[Collection entries]
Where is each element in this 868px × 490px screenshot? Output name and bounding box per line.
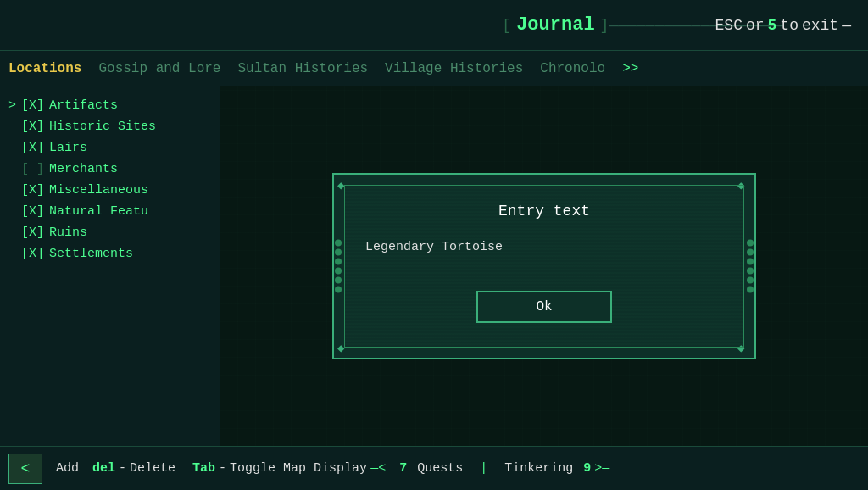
checkbox-natural-features: [X] [21,203,44,220]
hint-add: Add [56,461,79,476]
sidebar-item-merchants[interactable]: > [ ] Merchants [8,159,212,180]
checkbox-lairs: [X] [21,139,44,157]
sidebar-item-settlements[interactable]: > [X] Settlements [8,243,212,264]
header-bracket-open: [ [502,17,511,34]
hint-del-key: del [92,461,115,476]
sidebar-item-artifacts[interactable]: > [X] Artifacts [8,95,212,116]
journal-title: Journal [511,14,599,36]
header: [ Journal ] ——————————————————— ESC or 5… [0,0,868,51]
checkbox-ruins: [X] [21,224,44,242]
header-exit: ESC or 5 to exit — [715,17,851,34]
hint-tab-label: Toggle Map Display [230,461,367,476]
back-button[interactable]: < [8,454,42,484]
sidebar-item-lairs[interactable]: > [X] Lairs [8,137,212,159]
nav-tabs: Locations Gossip and Lore Sultan Histori… [0,51,868,86]
bottom-hints: Add del - Delete Tab - Toggle Map Displa… [56,461,609,476]
hint-dash: —< [370,461,386,476]
modal-title: Entry text [365,203,723,220]
sidebar-item-natural-features[interactable]: > [X] Natural Featu [8,201,212,222]
hint-quests-label: Quests [417,461,463,476]
label-ruins: Ruins [49,224,87,242]
checkbox-artifacts: [X] [21,97,44,114]
hint-tab-key: Tab [192,461,215,476]
checkbox-merchants: [ ] [21,160,44,178]
label-lairs: Lairs [49,139,87,157]
label-miscellaneous: Miscellaneous [49,181,148,199]
checkbox-settlements: [X] [21,245,44,263]
tab-village-histories[interactable]: Village Histories [385,61,523,76]
tab-chronolo[interactable]: Chronolo [540,61,605,76]
hint-end: >— [594,461,609,476]
modal-side-left [335,240,342,293]
sidebar-item-historic-sites[interactable]: > [X] Historic Sites [8,116,212,137]
exit-dash: — [842,17,851,34]
sidebar-item-miscellaneous[interactable]: > [X] Miscellaneous [8,180,212,201]
modal-input-area[interactable]: Legendary Tortoise [365,240,723,265]
sidebar-item-ruins[interactable]: > [X] Ruins [8,222,212,243]
hint-del-label: Delete [130,461,175,476]
exit-text: exit [802,17,838,34]
checkbox-historic-sites: [X] [21,118,44,136]
label-settlements: Settlements [49,245,133,263]
main-content: > [X] Artifacts > [X] Historic Sites > [… [0,86,868,446]
modal-dialog: ◆ ◆ ◆ ◆ Entry text Legendary Tortoise [332,173,756,359]
exit-key-5: 5 [768,17,777,34]
hint-quests-num: 7 [399,461,407,476]
hint-del-dash: - [119,461,126,476]
tab-sultan-histories[interactable]: Sultan Histories [237,61,368,76]
sidebar: > [X] Artifacts > [X] Historic Sites > [… [0,86,220,446]
label-natural-features: Natural Featu [49,203,148,220]
hint-pipe: | [480,461,487,476]
label-historic-sites: Historic Sites [49,118,156,136]
checkbox-miscellaneous: [X] [21,181,44,199]
modal-ok-button[interactable]: Ok [476,291,612,323]
or-text: or [746,17,765,34]
hint-tinkering-label: Tinkering [504,461,573,476]
modal-side-right [747,240,754,293]
hint-tinkering-num: 9 [583,461,591,476]
modal-inner: Entry text Legendary Tortoise Ok [344,185,744,348]
content-area: ◆ ◆ ◆ ◆ Entry text Legendary Tortoise [220,86,868,446]
header-bracket-close: ] [600,17,609,34]
tab-locations[interactable]: Locations [8,61,81,76]
label-merchants: Merchants [49,160,118,178]
tab-more-arrow[interactable]: >> [622,61,638,76]
hint-tab-dash: - [219,461,226,476]
tab-gossip-and-lore[interactable]: Gossip and Lore [98,61,220,76]
modal-overlay: ◆ ◆ ◆ ◆ Entry text Legendary Tortoise [220,86,868,446]
esc-key: ESC [715,17,743,34]
selected-arrow: > [8,97,16,114]
label-artifacts: Artifacts [49,97,118,114]
bottom-bar: < Add del - Delete Tab - Toggle Map Disp… [0,446,868,490]
to-text: to [780,17,798,34]
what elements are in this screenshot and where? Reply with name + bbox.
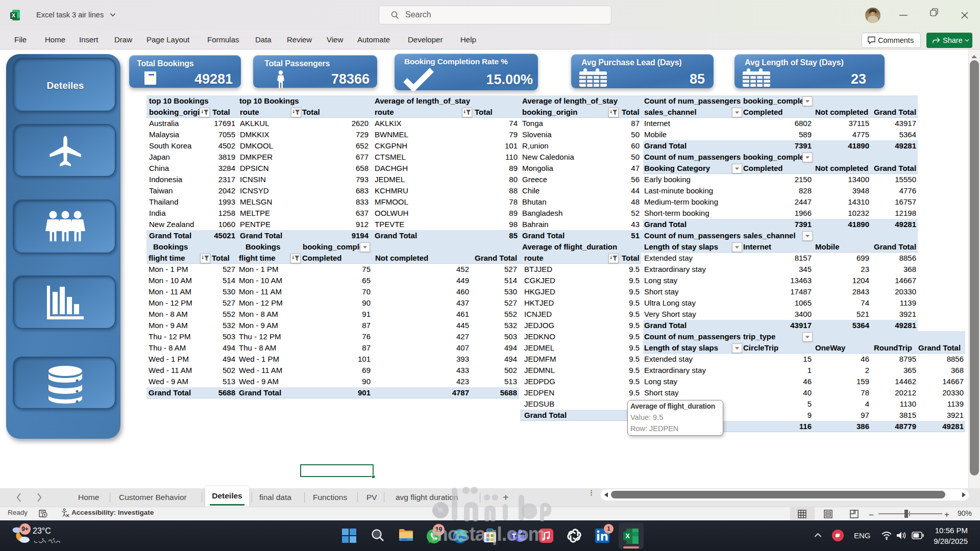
svg-text:X: X bbox=[625, 532, 630, 540]
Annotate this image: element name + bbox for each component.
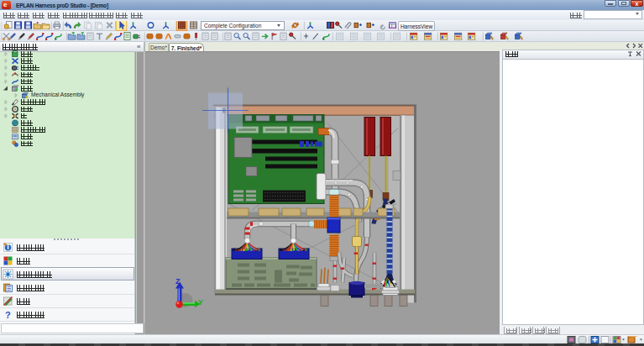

**Work required**
Lines holding the word "tinkering" in the entries above are the ones to pull out. Copy them all.

**Response**
hint-tinkering-label: Tinkering [504,461,573,476]
hint-tinkering-num: 9 [583,461,591,476]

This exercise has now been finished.